China’s onshore Shanghai Composite index and Hong Kong’s Hang Seng have each lost about 6% since the start of the war. That compares with a gain of about 1% for global equities and 1.6% for the S&P 500.

China’s hitherto steady currency has also started to show flashes of vulnerability and volatility and on Tuesday hit a three-month low.

“The pressure is very big at the moment,” one Chinese government adviser told Reuters on condition of anonymity.

“It’s pragmatic to buy some oil and gas from Russia, but everybody is watching you,” he said. “We don’t want to upset Russia, but at the same time it’s difficult not to side with the majority of countries.”

And China’s trade with Russia is dwarfed by what it conducts with Western countries. China’s trade last month totalled $137 billion with the European Union and $123.3 billion with the United States, but just $26.4 billion with Russia.

Asked about the risks Beijing might face if it provides economic help to Moscow, including sanctions blowback, China’s foreign ministry told Reuters in a statement: “China and Russia will continue to carry out normal economic and trade cooperation in a spirit of mutual respect, equality and mutual benefit.”

But stress to global trade resulting from the war is already apparent in export bans and supply chain snarls.

Materials from Indonesian coal to Egyptian pulses and vegoils are unavailable for foreign sale.

Food buyers are scrambling for rice to replace Ukrainian and Russian wheat, a fertiliser shortage looms as the world is cut off from Russian potash – a key ingredient – and there seems to be little momentum to repair the globalised system.

In its place are hints at a new order where Russia’s commodity and energy exports find markets in China and India while Australian minerals and gas end up in Europe.

CAUTION

Morgan Stanley strategist Jonathan Garner said in a recent podcast he was more cautious on India and China and was seeking exposure to Australia as an exporter aligned with sources of global capital and thus less prone to its withdrawal.

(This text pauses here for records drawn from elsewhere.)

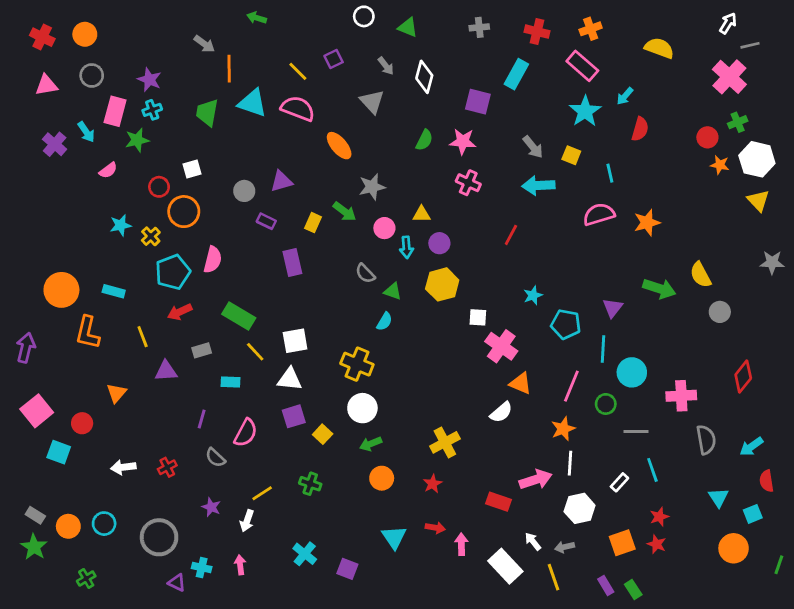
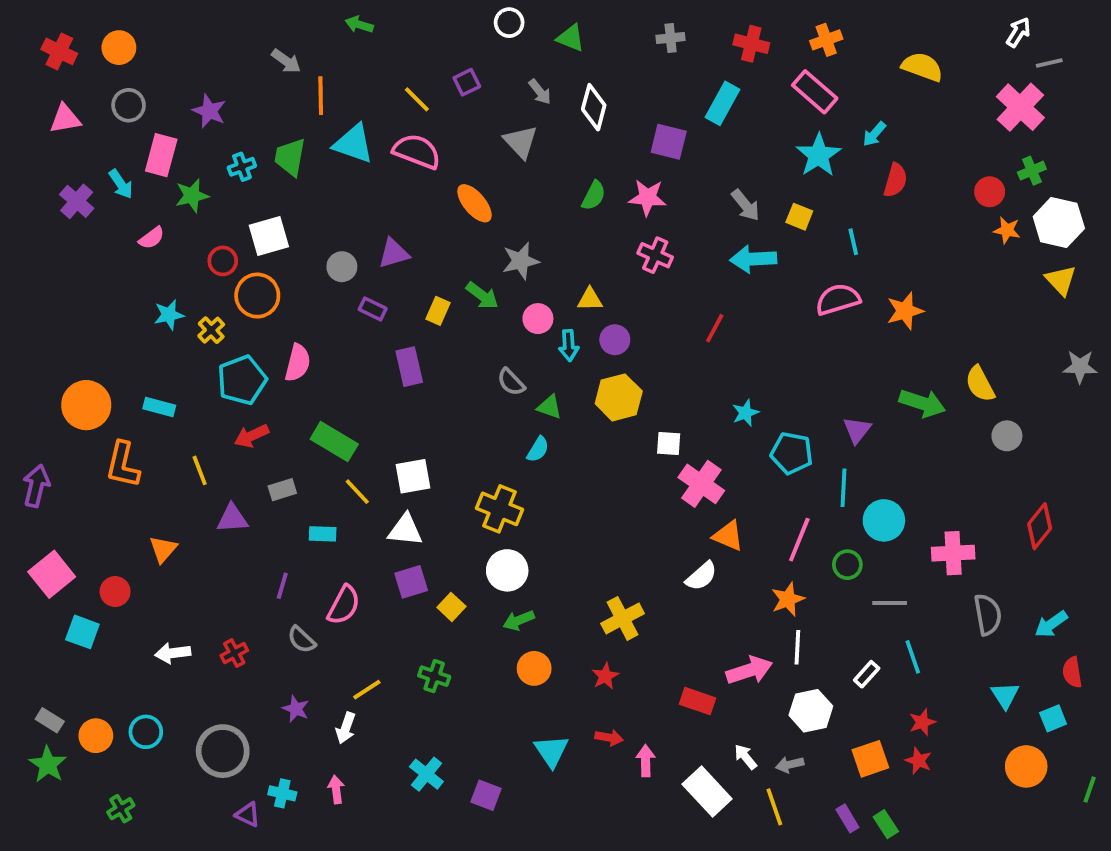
cyan cross: (152, 110) -> (242, 167), moved
white square: (192, 169) -> (269, 236), size x1.5

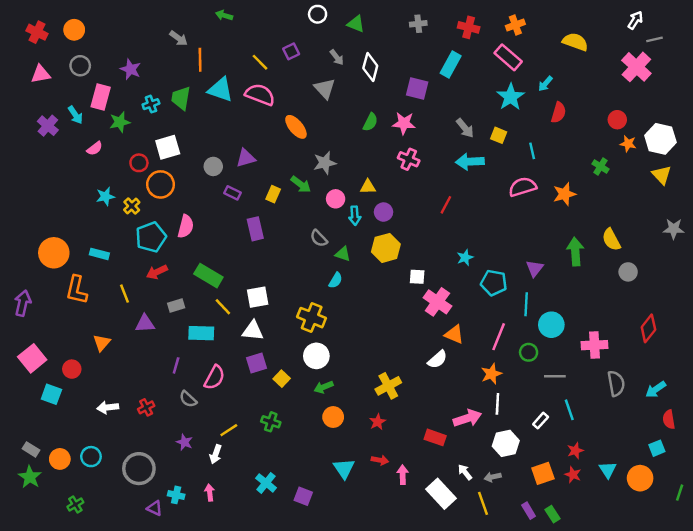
green cross: (1032, 171) -> (600, 166), moved, turned -35
green arrow: (922, 403) -> (575, 252), turned -112
cyan rectangle: (323, 534) -> (201, 333), size x1.5
cyan triangle: (1005, 695) -> (608, 470), moved

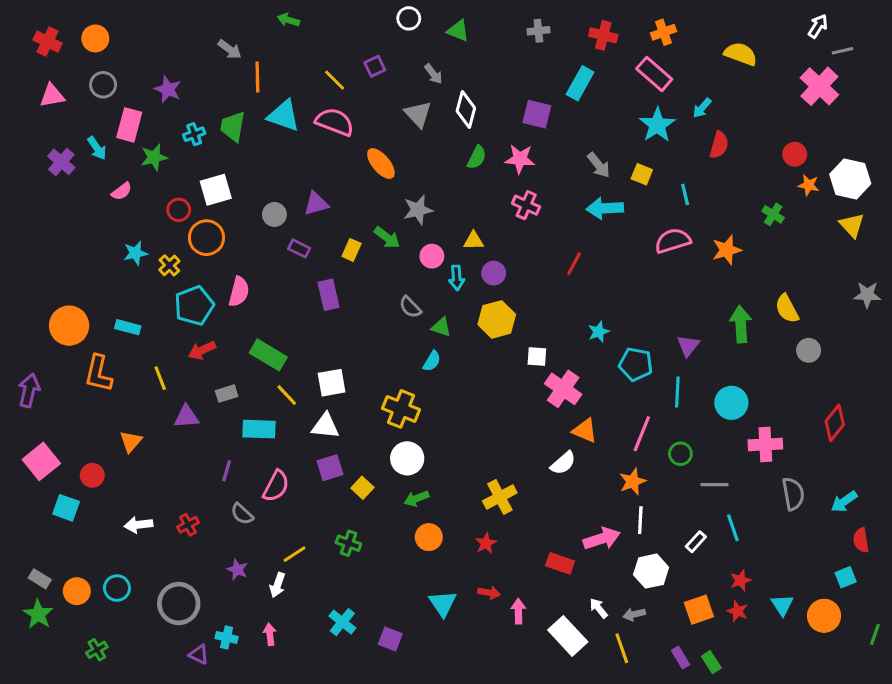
white diamond: (370, 67) -> (466, 109), moved
cyan circle: (551, 325) -> (731, 403), moved

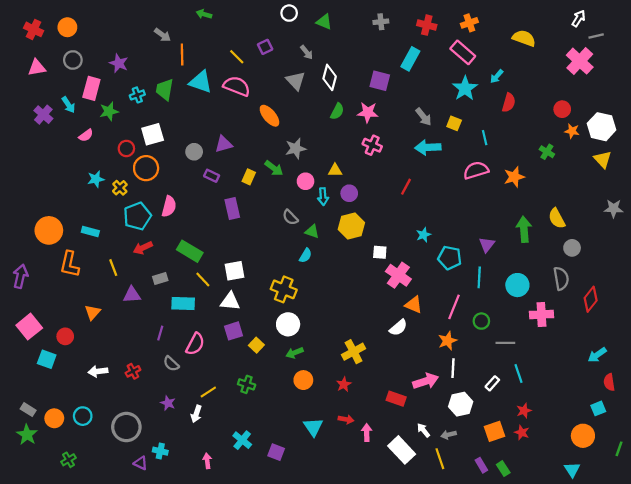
gray semicircle: (793, 494) -> (561, 278), moved
cyan triangle: (782, 605) -> (572, 470), moved
pink arrow: (270, 634) -> (207, 461), moved

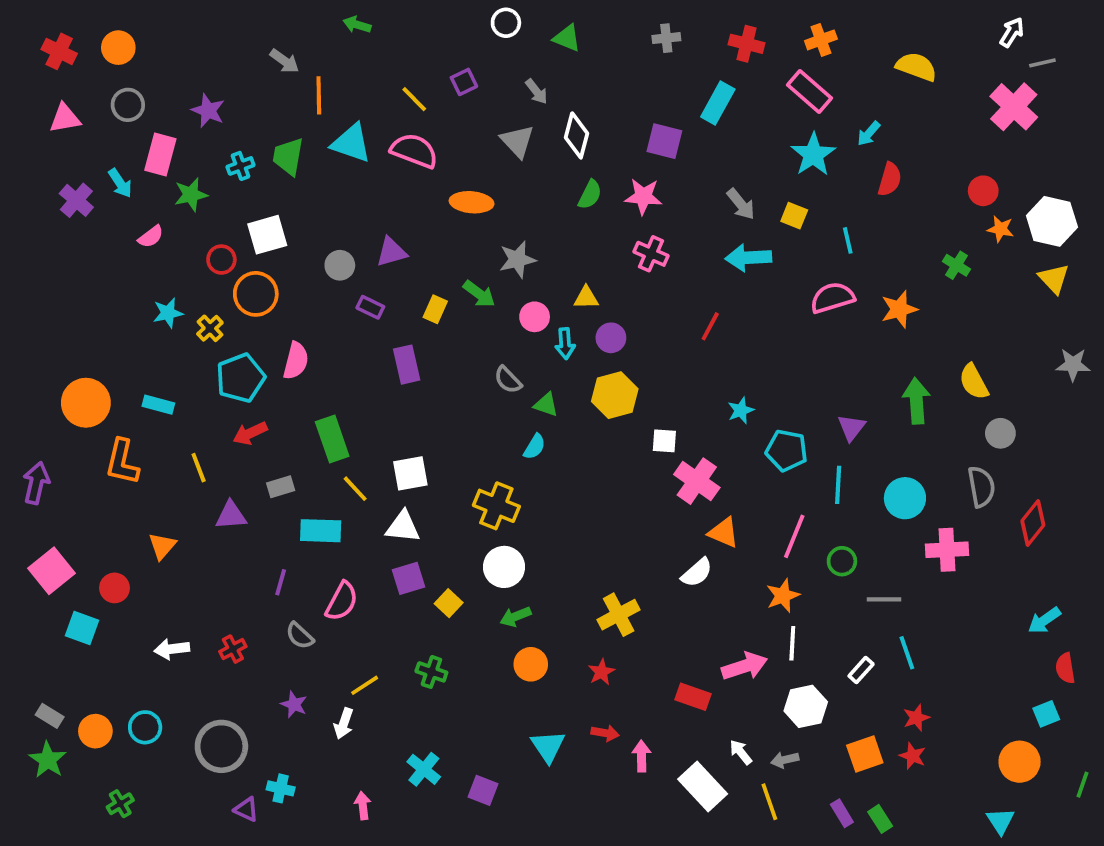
orange ellipse: (269, 116) -> (472, 202), turned -45
green rectangle: (190, 251) -> (332, 439), turned 40

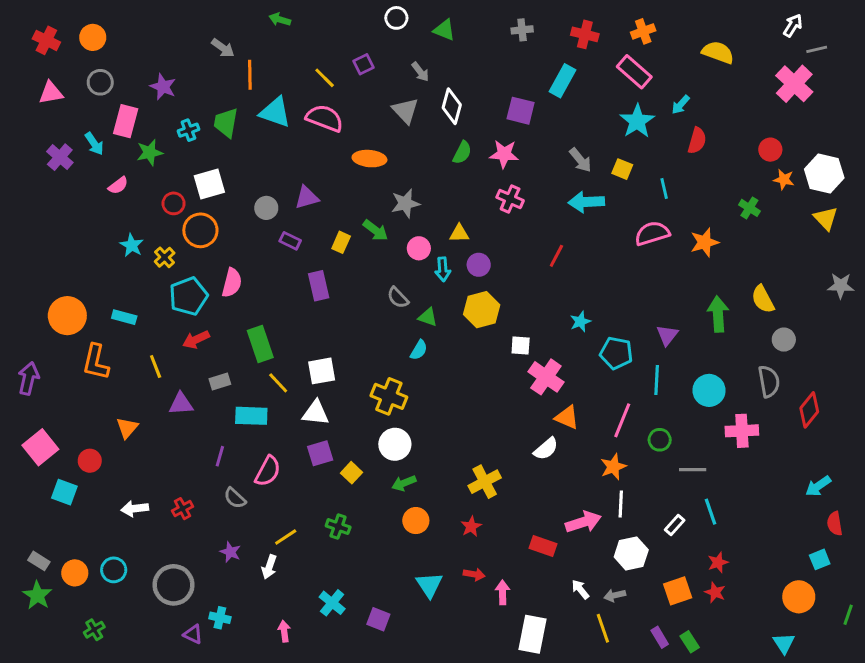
cyan star: (168, 313) -> (132, 245), turned -30
white rectangle: (703, 786) -> (533, 634), moved, turned 54

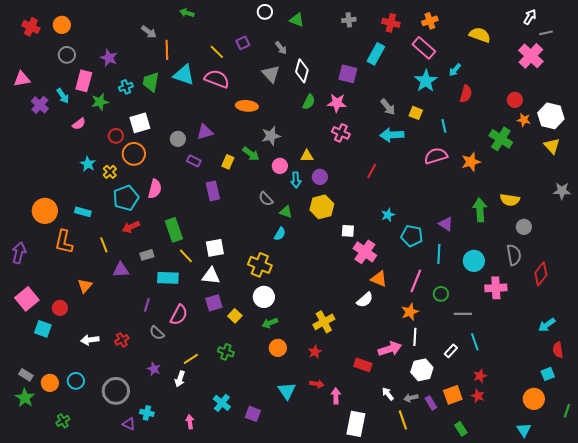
pink triangle: (51, 93) -> (22, 79), moved
green cross: (749, 208) -> (501, 139), size x1.6
yellow semicircle: (763, 299) -> (510, 200), turned -54
purple triangle: (667, 335) -> (446, 224), turned -35
purple rectangle: (660, 637) -> (431, 403), moved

India, meanwhile, a buyer of Russian military hardware, is mulling an offer for cheap Russian crude and, according to banking sources, is exploring setting up a payment mechanism for rupee-rouble trade.

Decisions in China, the world’s biggest exporter, have the potential to drive sizeable flows of money and goods outside a dollar-dominated system – something Beijing has sought to do for a decade.

“In essence they’re creating their own operating platform which is different to the past 70 years…of the U.S.-led global capital system,” said George Boubouras, head of research at K2 Asset Management which invests globally from Melbourne.

This week the Wall Street Journal reported that talks between China and Saudi Arabia about trading oil for yuan rather than dollars had accelerated, perhaps a step forward in the efforts to promote the yuan as a trade and reserve currency.

Reuters was unable to confirm the report.

However, China keeps a tight leash on the yuan and its takeup as a reserve currency remains modest.

Most market participants also doubt that China would suffer any sudden exclusion from its Western export markets, but there is a distinct flavour of epochal change in market commentary.

“When this crisis (and war) is over, the U.S. dollar should be much weaker and on the flipside, the renminbi much stronger,” Credit Suisse strategist Zoltan Pozsar said in a note outlining a “regime shift” as China buys Russian commodities.

Diego Parrilla, who manages Quadriga Igneo, a $150 million fund designed to profit in turmoil, takes a very different view, and is wagering that the yuan falls as trade fragments and China prints or borrows more and more to support its economy.

“There is no return from here. Russia is heading East, not West… I think globalisation as we know it is finished, and we are in a de-facto bipolar world,” he said.